Governance – the potential showstopper for MaaS

How can public and private mobility operators coexist in the same mobility grid and how do we handle the governance between parties? In Finland, the governance has been resolved on a national level by law so a level playing field has been established for both local and international actors, including MaaS. Is it possible to create an open ecosystem for MaaS elsewhere, not by law, but as a joint effort between shared mobility actors and upcoming MaaS agents, simply because it makes sense?

Consider the mobility market as a Red ocean or a Blue ocean market, displayed in Figure 2. The split between mobility produced by private car and shared mobility options is typically 80:20. The private car dominates the mobility market and will of course try to protect its market share. How can suppliers of public and private shared mobility services act in the market?

Figure 2 – The mobility market – Red or Blue Ocean?

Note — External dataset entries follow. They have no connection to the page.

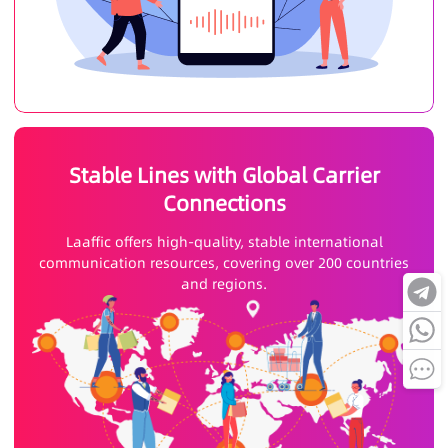
Stable Lines with Global Carrier
Connections
Laaffic offers high-quality, stable international
communication resources, covering over 200 countries
and regions.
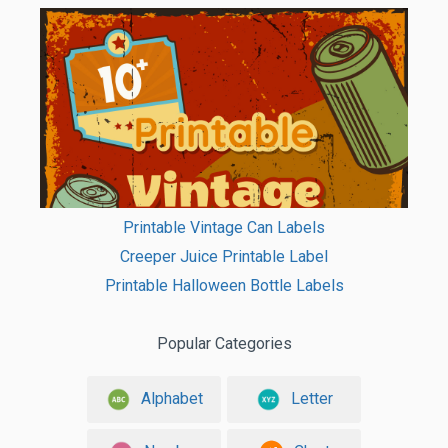
Printable Vintage Can Labels
Creeper Juice Printable Label
Printable Halloween Bottle Labels
Popular Categories
Alphabet
Letter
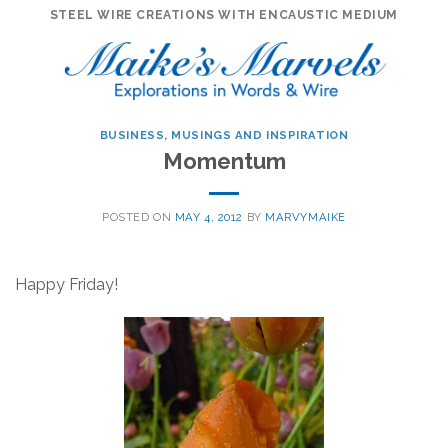
Skip
STEEL WIRE CREATIONS WITH ENCAUSTIC MEDIUM
to
content
BUSINESS
,
MUSINGS AND INSPIRATION
Momentum
POSTED ON
MAY 4, 2012
BY
MARVYMAIKE
Happy Friday!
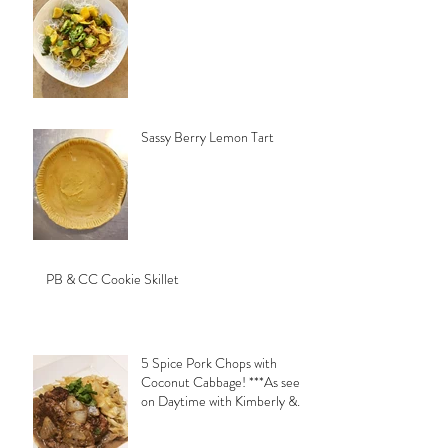
Sassy Berry Lemon Tart
PB & CC Cookie Skillet
5 Spice Pork Chops with
Coconut Cabbage! ***As seen
on Daytime with Kimberly &
Esteban***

Figure 2 – The mobility market – Red or Blue Ocean?

Red ocean strategy:

The shared mobility actors see each other as rivals competing for the same customer base (20 per cent). As a result, protectionism and marginal gains/loss between the actors will be witnessed, with an overall unchanged customer volume.

Blue ocean strategy:

The shared mobility actors see the privately-owned car as the main competitor in the mobility market. By partnering and making it easy for the customer to maintain freedom of mobility using shared mobility services, the shared mobility actors can win market share from the use of private car. If you can convert just five per cent of mobility to shared mobility you could increase the shared mobility business by 25 per cent.

MaaS is not just smart technology. It is a question about governance and good business sense.

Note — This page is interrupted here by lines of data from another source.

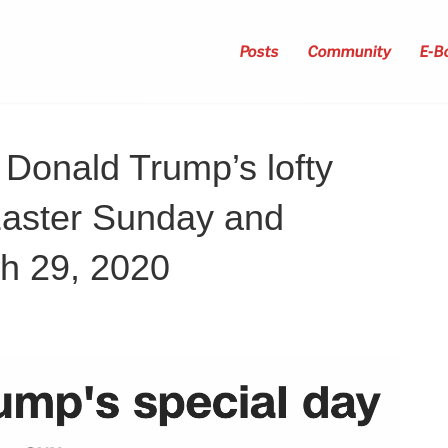
Posts
Community
E-B
Donald Trump’s lofty
Easter Sunday and
ch 29, 2020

Can we see the value for everybody in creating an open market for shared mobility services? The MaaS market relies completely on the willingness of the mobility actors to open access to plans, available inventory, bookings and payments.

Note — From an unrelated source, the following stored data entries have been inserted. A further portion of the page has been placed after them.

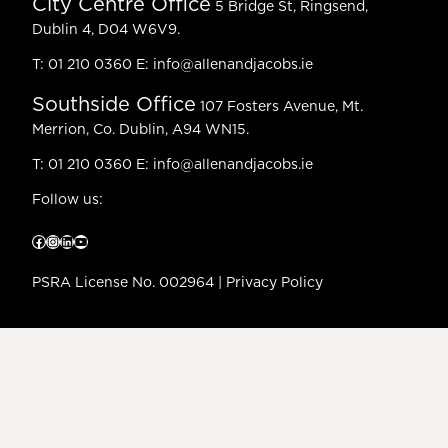
City Centre Office
5 Bridge St, Ringsend,
Dublin 4, D04 W6V9.
T:
01 210 0360
E:
info@allenandjacobs.ie
Southside Office
107 Fosters Avenue, Mt.
Merrion, Co. Dublin, A94 WN15.
T:
01 210 0360
E:
info@allenandjacobs.ie
Follow us:
Facebook
Instagram
LinkedIn
YouTube
PSRA License No. 002964 |
Privacy Policy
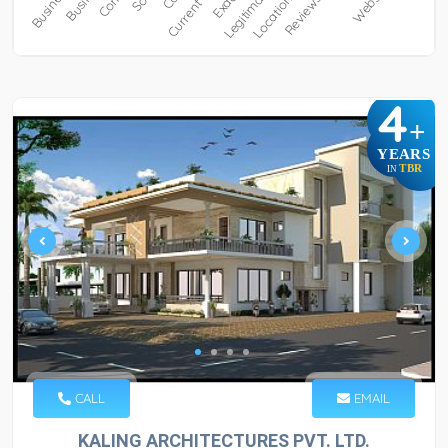
4
+
YEARS
TBR
IN
CALL
EMAIL
KALING ARCHITECTURES PVT. LTD.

However, MaaS by itself is not enough to increase the market share for shared mobility. It must be combined with investment in growing the total grid of shared mobility options. Access to shared mobility including a mix of shared cars outside your door or within short walking distance is needed. Without that, the private car will remain the winner of freedom of mobility.

Biography

Soren SorensonSøren Sørensen, Msc.E.E. System Construction, is an experienced independent Management Consultant targeting Mobility as a Service and smart ticketing programs internationally. Moreover, he acts as an ambassador promoting the conversion from private car mobility to shared mobility and MaaS. He has served since 1984 in executive positions in companies working on large scale programs and change management in public transport smart ticketing, credit card, video game and airlines communication businesses. In 1998 Søren Sørensen founded SFMCON, a management consulting company.

One response to “Making MaaS work: overcoming the issue of governance”

  1. Kevin Ayton says:

    Soren – a good summary of the position, and encouraging.
    But while I don’t think it will be too difficult for a aggregator service to support planning, booking and ticketing an integrated end-to-end journey, my real concern is how support is provided to a customer if a problem occurs in one stage of the overall journey that results in (for example) a customer missing a connection where they are booked on a fixed train.
    Who is responsible for resolving the customer’s problems? Is it the agregator service? Is it the the service provider who caused the problem? Is it the service provider on whose service the customer is trying to travel? In some countries or cities where transport is provided by a single provider this is relatively simple. But in an environment where multiple operators are delivering services it is not clear how this can be resolved.
    But until we have an answer, then I think MaaS will struggle in many places.